He's the one who decided to use the same word to describe both the structure of the universe (atoms and *void*) and a category of desires. Just saying.
I strongly agree that Epicurus' employment of an inflection of the ancient Greek word for "spatial void" to signify "groundless desire" is significant. I see this stylistic device, among few others, as an unmistakable, poetic signature of a unique mind who re-appropriated tired, traditional connotations for the sake of providing fresh observations.

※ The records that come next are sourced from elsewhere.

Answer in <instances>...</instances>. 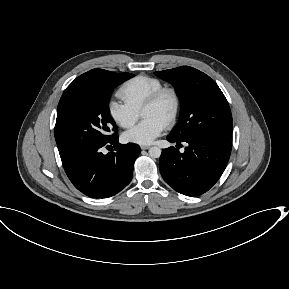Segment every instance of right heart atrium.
Instances as JSON below:
<instances>
[{
    "mask_svg": "<svg viewBox=\"0 0 289 289\" xmlns=\"http://www.w3.org/2000/svg\"><path fill=\"white\" fill-rule=\"evenodd\" d=\"M108 113L117 125L125 129L131 128L139 118L138 111L116 100L109 101Z\"/></svg>",
    "mask_w": 289,
    "mask_h": 289,
    "instance_id": "1",
    "label": "right heart atrium"
}]
</instances>
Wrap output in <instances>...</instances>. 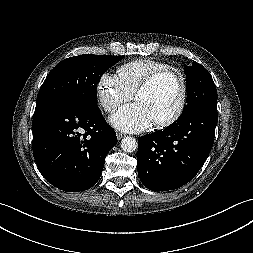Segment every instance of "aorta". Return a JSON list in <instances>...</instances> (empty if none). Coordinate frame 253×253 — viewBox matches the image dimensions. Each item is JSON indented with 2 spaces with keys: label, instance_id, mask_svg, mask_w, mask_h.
Wrapping results in <instances>:
<instances>
[{
  "label": "aorta",
  "instance_id": "obj_1",
  "mask_svg": "<svg viewBox=\"0 0 253 253\" xmlns=\"http://www.w3.org/2000/svg\"><path fill=\"white\" fill-rule=\"evenodd\" d=\"M138 147L136 139L133 137H125L121 141V148L124 152L131 153L134 152Z\"/></svg>",
  "mask_w": 253,
  "mask_h": 253
}]
</instances>
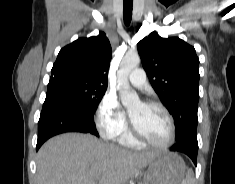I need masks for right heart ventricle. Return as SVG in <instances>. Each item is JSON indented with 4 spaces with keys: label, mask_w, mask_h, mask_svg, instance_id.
<instances>
[{
    "label": "right heart ventricle",
    "mask_w": 235,
    "mask_h": 184,
    "mask_svg": "<svg viewBox=\"0 0 235 184\" xmlns=\"http://www.w3.org/2000/svg\"><path fill=\"white\" fill-rule=\"evenodd\" d=\"M120 145L130 147L133 149H139L142 147L141 143L136 141L129 130H125L118 138Z\"/></svg>",
    "instance_id": "1"
}]
</instances>
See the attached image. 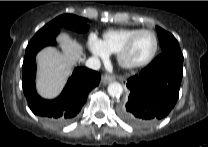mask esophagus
<instances>
[{
	"instance_id": "1",
	"label": "esophagus",
	"mask_w": 208,
	"mask_h": 147,
	"mask_svg": "<svg viewBox=\"0 0 208 147\" xmlns=\"http://www.w3.org/2000/svg\"><path fill=\"white\" fill-rule=\"evenodd\" d=\"M114 79H115V78H114L113 75L105 74V75L102 77V82H103L104 84H108V83L114 81Z\"/></svg>"
}]
</instances>
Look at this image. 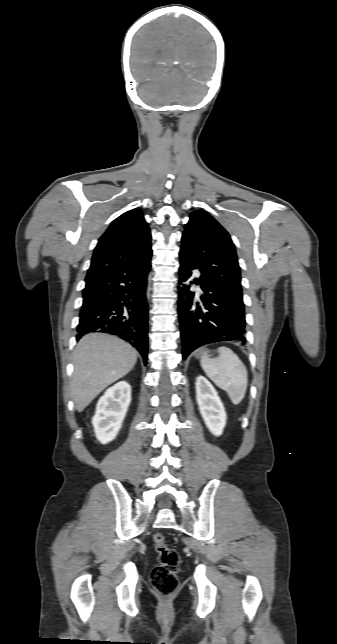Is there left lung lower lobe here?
Returning <instances> with one entry per match:
<instances>
[{"label":"left lung lower lobe","mask_w":337,"mask_h":644,"mask_svg":"<svg viewBox=\"0 0 337 644\" xmlns=\"http://www.w3.org/2000/svg\"><path fill=\"white\" fill-rule=\"evenodd\" d=\"M190 261L180 258L178 286V317L181 327L182 357L205 344L232 341L246 344L244 304L201 273L191 280ZM192 284L200 285V295L190 291Z\"/></svg>","instance_id":"0a47b994"}]
</instances>
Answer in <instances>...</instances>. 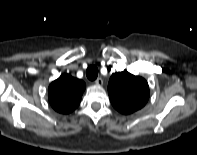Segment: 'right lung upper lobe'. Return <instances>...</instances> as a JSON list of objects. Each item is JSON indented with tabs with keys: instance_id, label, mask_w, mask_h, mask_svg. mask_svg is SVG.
<instances>
[{
	"instance_id": "cb5924a9",
	"label": "right lung upper lobe",
	"mask_w": 197,
	"mask_h": 155,
	"mask_svg": "<svg viewBox=\"0 0 197 155\" xmlns=\"http://www.w3.org/2000/svg\"><path fill=\"white\" fill-rule=\"evenodd\" d=\"M84 89L82 80L68 74L61 75L49 85V102L57 112L68 114L78 107Z\"/></svg>"
}]
</instances>
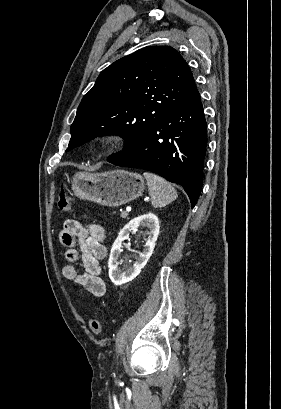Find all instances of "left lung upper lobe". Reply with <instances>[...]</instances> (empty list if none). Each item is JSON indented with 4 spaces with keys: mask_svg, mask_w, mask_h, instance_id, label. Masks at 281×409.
<instances>
[{
    "mask_svg": "<svg viewBox=\"0 0 281 409\" xmlns=\"http://www.w3.org/2000/svg\"><path fill=\"white\" fill-rule=\"evenodd\" d=\"M194 85L186 61L169 46H148L117 60L83 97L66 151L110 133L124 138L126 150L185 99Z\"/></svg>",
    "mask_w": 281,
    "mask_h": 409,
    "instance_id": "obj_1",
    "label": "left lung upper lobe"
}]
</instances>
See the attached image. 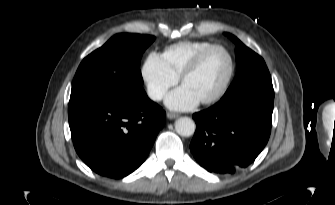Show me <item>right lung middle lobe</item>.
Instances as JSON below:
<instances>
[{"instance_id":"dd1d6c3e","label":"right lung middle lobe","mask_w":335,"mask_h":205,"mask_svg":"<svg viewBox=\"0 0 335 205\" xmlns=\"http://www.w3.org/2000/svg\"><path fill=\"white\" fill-rule=\"evenodd\" d=\"M154 39L150 35H114L79 65L70 101L95 95L131 96L143 92L140 59Z\"/></svg>"}]
</instances>
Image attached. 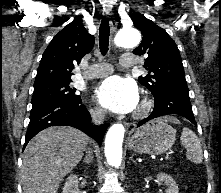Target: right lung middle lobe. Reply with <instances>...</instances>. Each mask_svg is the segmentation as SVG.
<instances>
[{
    "mask_svg": "<svg viewBox=\"0 0 221 193\" xmlns=\"http://www.w3.org/2000/svg\"><path fill=\"white\" fill-rule=\"evenodd\" d=\"M71 81L46 83L34 86L32 104L49 100H69L80 99L75 94V88H70Z\"/></svg>",
    "mask_w": 221,
    "mask_h": 193,
    "instance_id": "dd1d6c3e",
    "label": "right lung middle lobe"
}]
</instances>
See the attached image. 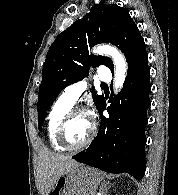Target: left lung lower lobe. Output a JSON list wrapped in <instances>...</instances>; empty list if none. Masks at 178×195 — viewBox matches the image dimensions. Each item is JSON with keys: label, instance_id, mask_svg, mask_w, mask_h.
Returning a JSON list of instances; mask_svg holds the SVG:
<instances>
[{"label": "left lung lower lobe", "instance_id": "obj_1", "mask_svg": "<svg viewBox=\"0 0 178 195\" xmlns=\"http://www.w3.org/2000/svg\"><path fill=\"white\" fill-rule=\"evenodd\" d=\"M150 69L144 52L128 63L121 93L108 101V117L103 116L106 101L98 108L101 123L98 134L87 150L72 158L109 173H129L142 179L145 170V126L150 106Z\"/></svg>", "mask_w": 178, "mask_h": 195}]
</instances>
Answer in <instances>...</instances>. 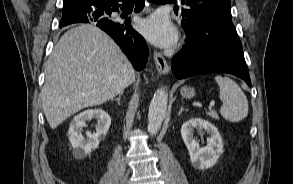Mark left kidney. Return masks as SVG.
Segmentation results:
<instances>
[{"instance_id":"1","label":"left kidney","mask_w":293,"mask_h":184,"mask_svg":"<svg viewBox=\"0 0 293 184\" xmlns=\"http://www.w3.org/2000/svg\"><path fill=\"white\" fill-rule=\"evenodd\" d=\"M194 129L207 131L209 134L207 146L199 147L193 137ZM181 136L189 151L191 164L198 169L204 170L213 167L223 153V142L217 128L204 119L193 118L183 123Z\"/></svg>"}]
</instances>
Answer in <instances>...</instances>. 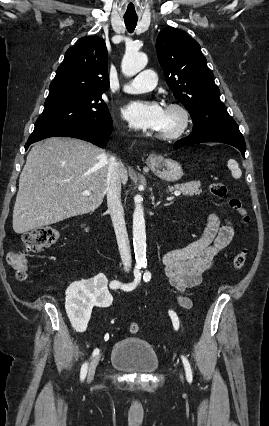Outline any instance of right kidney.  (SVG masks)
<instances>
[{"label":"right kidney","mask_w":269,"mask_h":426,"mask_svg":"<svg viewBox=\"0 0 269 426\" xmlns=\"http://www.w3.org/2000/svg\"><path fill=\"white\" fill-rule=\"evenodd\" d=\"M85 231L88 232V228H85ZM105 280L104 273H96L93 279L71 282L67 289V314L70 319L75 317L84 329L87 327L92 308L96 311H108L112 305L113 296Z\"/></svg>","instance_id":"ca27d5eb"}]
</instances>
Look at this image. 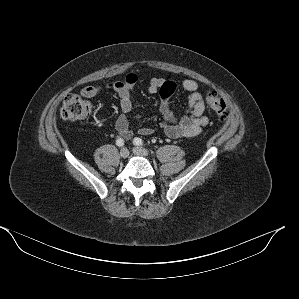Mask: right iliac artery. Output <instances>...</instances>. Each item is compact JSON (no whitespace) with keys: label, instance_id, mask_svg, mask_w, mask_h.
<instances>
[{"label":"right iliac artery","instance_id":"obj_1","mask_svg":"<svg viewBox=\"0 0 299 299\" xmlns=\"http://www.w3.org/2000/svg\"><path fill=\"white\" fill-rule=\"evenodd\" d=\"M116 145L119 146V147L123 146L124 145V140L122 138H118L116 140Z\"/></svg>","mask_w":299,"mask_h":299}]
</instances>
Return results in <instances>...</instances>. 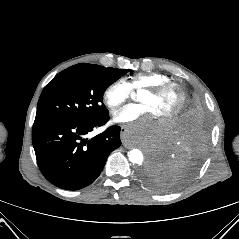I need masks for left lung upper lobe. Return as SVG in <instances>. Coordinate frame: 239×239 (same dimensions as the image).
<instances>
[{
  "label": "left lung upper lobe",
  "instance_id": "obj_1",
  "mask_svg": "<svg viewBox=\"0 0 239 239\" xmlns=\"http://www.w3.org/2000/svg\"><path fill=\"white\" fill-rule=\"evenodd\" d=\"M144 179L149 185H151L155 188H159V189L161 188L160 183L157 181V179L155 177L147 175V176H144Z\"/></svg>",
  "mask_w": 239,
  "mask_h": 239
}]
</instances>
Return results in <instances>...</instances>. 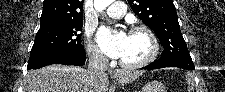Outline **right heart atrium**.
<instances>
[{"mask_svg": "<svg viewBox=\"0 0 225 92\" xmlns=\"http://www.w3.org/2000/svg\"><path fill=\"white\" fill-rule=\"evenodd\" d=\"M86 35L88 38L87 52H88L89 56L96 61H100V62L103 61L104 56H103L101 50L91 40L92 32L87 31Z\"/></svg>", "mask_w": 225, "mask_h": 92, "instance_id": "right-heart-atrium-1", "label": "right heart atrium"}]
</instances>
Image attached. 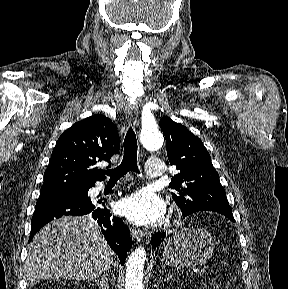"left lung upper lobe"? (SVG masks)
I'll use <instances>...</instances> for the list:
<instances>
[{
    "label": "left lung upper lobe",
    "instance_id": "5c2ea615",
    "mask_svg": "<svg viewBox=\"0 0 288 289\" xmlns=\"http://www.w3.org/2000/svg\"><path fill=\"white\" fill-rule=\"evenodd\" d=\"M159 125L166 138L169 162L179 170L169 187L175 191L172 198L182 214L213 211L234 222L225 190L202 141L169 117L161 118Z\"/></svg>",
    "mask_w": 288,
    "mask_h": 289
}]
</instances>
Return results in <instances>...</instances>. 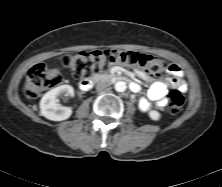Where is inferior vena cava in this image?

While he re-defines "pleasure", it was not such a drastic leap for the Hellenistic mind to make (unlike, herein, I argue, is the case with "kenos" / "kenon" / "kenen") because "hedone" still referred to "pleasure", just a more stable, fulfilling type of "pleasure" than they may have been used to supposing. Herein, Epicurus is completely re-defining the idea of a "destructive desire". It's not just [1] a "distraction", "addiction", "obsession", "self-destructive pursuit", or "wasted energy", rather, it is [2] "void", "space", "NULL", "literally, within the category of those things which do not exist". The former meaning [1] connects the notion of a "destructive desire", inherently, with desire, itself; with "pleasure". Desire, necessarily, was seen as being a destructive thing. Thus, from an Epicurean vantage point, the word one [2] should describe a destructive desire differently than the pleasure that entices desire, itself, and, rather, needs to be re-defined within a larger context. The destructiveness of desire has nothing to do with the feeling of desire, but rather, with the intellectual vacuity to which by which it may be motivated. If a desire has no natural meaning, no healthy purpose, then it cannot be connected with the natural canon, with raw sensation, honest feeling, and natural anticipations. It must be connected with some kind of fallacious "Logic" that have been mistaken for those original apprehensions impressed upon the mind.